• _Instructions to follow_: Restate exactly the lines that run from the start of the records below to the line containing "MEIST GELESEN", counting both ends, and nothing else; pictures stay out.

○ ○ ○ ○

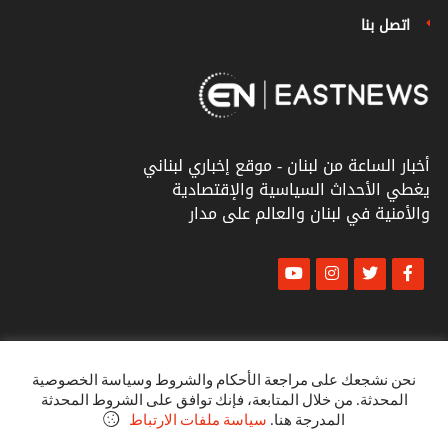
اتصل بنا
أخبار الساعة من لبنان - موقع إخباري لبناني
يغطي الأحداث السياسية والإقتصادية
والأمنية في لبنان والعالم على مدار
© أخبار الشرق
كل الحقوق محفوظة ٢٠٢٣
نحن نشجعك على مراجعة الأحكام والشروط وسياسة الخصوصية
المحدثة. من خلال المتابعة، فإنك توافق على الشروط المحدثة
البنود و الظروف
المدرجة هنا.
سياسة ملفات الارتباط
سياسة الخصوصية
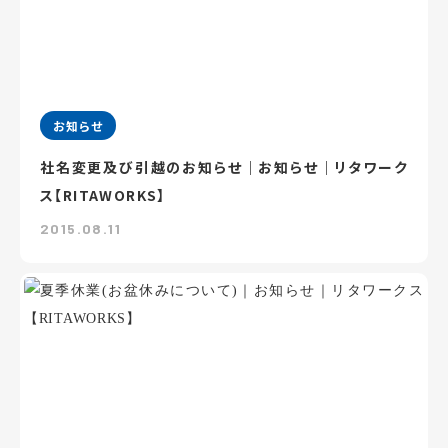
お知らせ
社名変更及び引越のお知らせ｜お知らせ｜リタワーク
ス【RITAWORKS】
2015.08.11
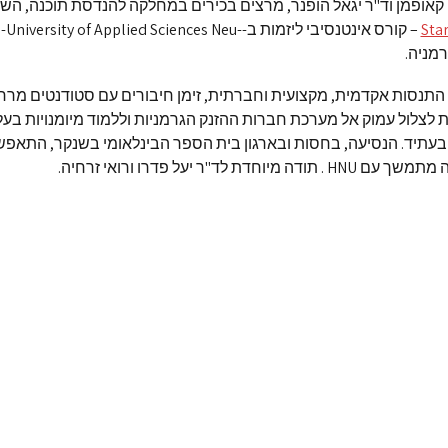
רן קאופמן וד"ר יגאל הופנר, מרצים בכירים במחלקה להנדסת תוכנה, הש
Star
– קורס אינטנסיבי ליזמות ב-iversity of Applied Sciences Neu
התנסות אקדמית, מקצועית וחברתית, זימן חיבורים עם סטודנטים מרח
ת לצלול עמוק אל מערכת חברות ההזנק הגרמניות וללמוד מיומנויות בע
עתיד. הנסיעה, בחסות ובארגון בית הספר הבינלאומי בשנקר, התאפש
 מיוחדת לד"ר יעל פדרו ורואי זרחיה.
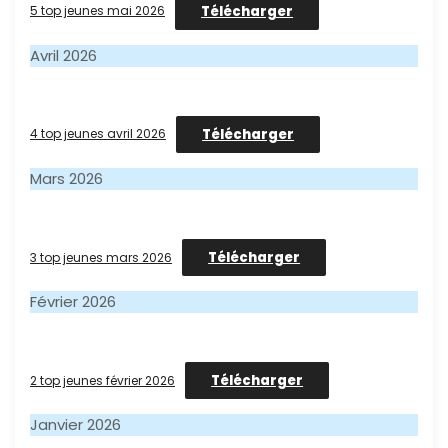
Télécharger
5 top jeunes mai 2026
Avril 2026
Télécharger
4 top jeunes avril 2026
Mars 2026
Télécharger
3 top jeunes mars 2026
Février 2026
Télécharger
2 top jeunes février 2026
Janvier 2026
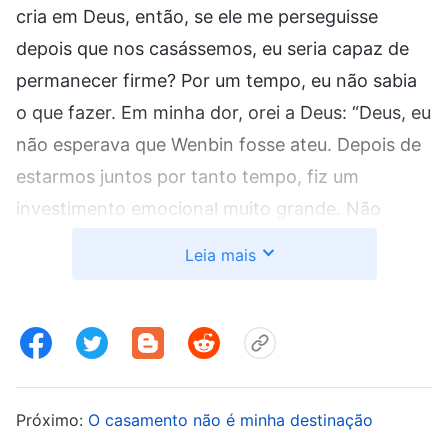
cria em Deus, então, se ele me perseguisse
depois que nos casássemos, eu seria capaz de
permanecer firme? Por um tempo, eu não sabia
o que fazer. Em minha dor, orei a Deus: “Deus, eu
não esperava que Wenbin fosse ateu. Depois de
estarmos juntos por tanto tempo, fiz um
investimento emocional muito grande. Não
suporto largar esse relacionamento. Mas se eu
Leia mais
ficar com ele, e ele se opuser à minha fé porque
estamos em sendas diferentes, o que farei
então? Deus, sou muito pequena em estatura,
por favor, orienta-me a fazer a escolha certa”.
Nos dias que se seguiram, continuei a ler as
Próximo:
O casamento não é minha destinação
palavras de Deus sobre como abordar o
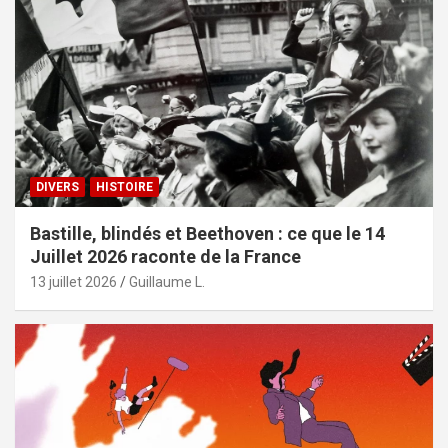
DIVERS
HISTOIRE
Bastille, blindés et Beethoven : ce que le 14
Juillet 2026 raconte de la France
13 juillet 2026
Guillaume L.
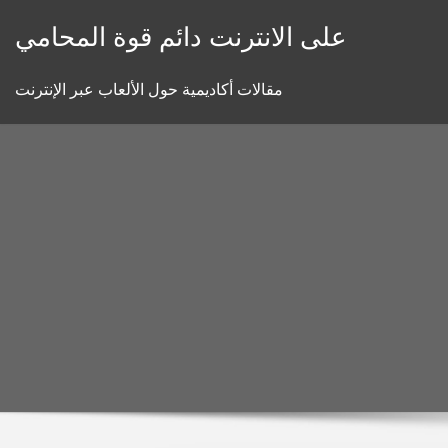
Skip
على الانترنت دائم قوة المحامي
to
content
مقالات أكاديمية حول الألعاب عبر الإنترنت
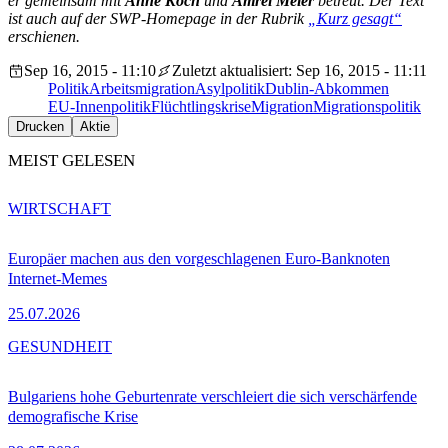
er gemeinsam mit
Anne Koch
und
Amrei Meier
betreut. Der Text
ist auch auf der SWP-Homepage in der Rubrik
„Kurz gesagt“
erschienen.
Sep 16, 2015 - 11:10
Zuletzt aktualisiert: Sep 16, 2015 - 11:11
Politik
Arbeitsmigration
Asylpolitik
Dublin-Abkommen
EU-Innenpolitik
Flüchtlingskrise
Migration
Migrationspolitik
Drucken
Aktie
MEIST GELESEN
WIRTSCHAFT
Europäer machen aus den vorgeschlagenen Euro-Banknoten
Internet-Memes
25.07.2026
GESUNDHEIT
Bulgariens hohe Geburtenrate verschleiert die sich verschärfende
demografische Krise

○ ○ ○ ○

• _Response box_:
اتصل بنا
أخبار الساعة من لبنان - موقع إخباري لبناني
يغطي الأحداث السياسية والإقتصادية
والأمنية في لبنان والعالم على مدار
© أخبار الشرق
كل الحقوق محفوظة ٢٠٢٣
نحن نشجعك على مراجعة الأحكام والشروط وسياسة الخصوصية
المحدثة. من خلال المتابعة، فإنك توافق على الشروط المحدثة
البنود و الظروف
المدرجة هنا.
سياسة ملفات الارتباط
سياسة الخصوصية
お知らせ
社名変更及び引越のお知らせ｜お知らせ｜リタワーク
ス【RITAWORKS】
2015.08.11
רן קאופמן וד"ר יגאל הופנר, מרצים בכירים במחלקה להנדסת תוכנה, הש
Star
– קורס אינטנסיבי ליזמות ב-iversity of Applied Sciences Neu
התנסות אקדמית, מקצועית וחברתית, זימן חיבורים עם סטודנטים מרח
ת לצלול עמוק אל מערכת חברות ההזנק הגרמניות וללמוד מיומנויות בע
עתיד. הנסיעה, בחסות ובארגון בית הספר הבינלאומי בשנקר, התאפש
 מיוחדת לד"ר יעל פדרו ורואי זרחיה.
Télécharger
5 top jeunes mai 2026
Avril 2026
Télécharger
4 top jeunes avril 2026
Mars 2026
Télécharger
3 top jeunes mars 2026
Février 2026
Télécharger
2 top jeunes février 2026
Janvier 2026
cria em Deus, então, se ele me perseguisse
depois que nos casássemos, eu seria capaz de
permanecer firme? Por um tempo, eu não sabia
o que fazer. Em minha dor, orei a Deus: “Deus, eu
não esperava que Wenbin fosse ateu. Depois de
estarmos juntos por tanto tempo, fiz um
investimento emocional muito grande. Não
suporto largar esse relacionamento. Mas se eu
Leia mais
ficar com ele, e ele se opuser à minha fé porque
estamos em sendas diferentes, o que farei
então? Deus, sou muito pequena em estatura,
por favor, orienta-me a fazer a escolha certa”.
Nos dias que se seguiram, continuei a ler as
Próximo:
O casamento não é minha destinação
palavras de Deus sobre como abordar o
DIVERS
HISTOIRE
Bastille, blindés et Beethoven : ce que le 14
Juillet 2026 raconte de la France
13 juillet 2026
Guillaume L.
Skip
على الانترنت دائم قوة المحامي
to
content
مقالات أكاديمية حول الألعاب عبر الإنترنت
er gemeinsam mit
Anne Koch
und
Amrei Meier
betreut. Der Text
ist auch auf der SWP-Homepage in der Rubrik
„Kurz gesagt“
erschienen.
Sep 16, 2015 - 11:10
Zuletzt aktualisiert: Sep 16, 2015 - 11:11
Politik
Arbeitsmigration
Asylpolitik
Dublin-Abkommen
EU-Innenpolitik
Flüchtlingskrise
Migration
Migrationspolitik
Drucken
Aktie
MEIST GELESEN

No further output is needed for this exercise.